BRIEF DESCRIPTION OF THE DRAWINGS
[025] Reference will be made to embodiments of the invention, examples of which may be illustrated in accompanying figures. These figures are intended to be illustrative, not limiting. Although the invention is generally described in context of these embodiments, it should be understood that it is not intended to limit the scope of the invention to these particular embodiments.
Figures 1 and 2 show perspective views of a battery pouch having a venting structure, in accordance with an embodiment of the present invention.
Figure 3 shows a perspective view of a battery module having one or more battery pouches and having the venting structure, in accordance with an embodiment of the present invention.
Figure 4 shows a top view of the battery pack having the venting structure, in accordance with an embodiment of the present invention.
Figure 5 shows a magnified perspective view of the battery pack having the venting structure and a pressure relief valve, in accordance with an embodiment of the present invention.

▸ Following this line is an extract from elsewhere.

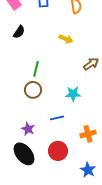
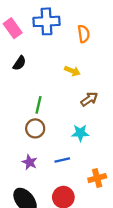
brown arrow: (91, 64) -> (89, 99), moved
purple star: (28, 129) -> (30, 162), moved

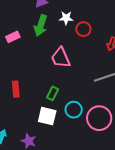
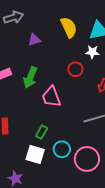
white star: (66, 18) -> (92, 52), moved
green arrow: (41, 26) -> (30, 77), moved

Figure 6 shows a perspective view of the battery pack with venting structure having a curved third member, in accordance with an embodiment of the present invention.
Figure 7 shows a front view of the battery pack shown in Figure 6, in accordance with an embodiment of the present invention.
Figure 8 shows a side view of the battery pack shown in Figure 6, in accordance with an embodiment of the present invention.
Figure 9 shows a perspective view of the battery pack with venting structure having a slanted third member shown in Figure 5, in accordance with an embodiment of the present invention.
Figure 10 shows a front view of the battery pack shown in Figures 9, in accordance with an embodiment of the present invention.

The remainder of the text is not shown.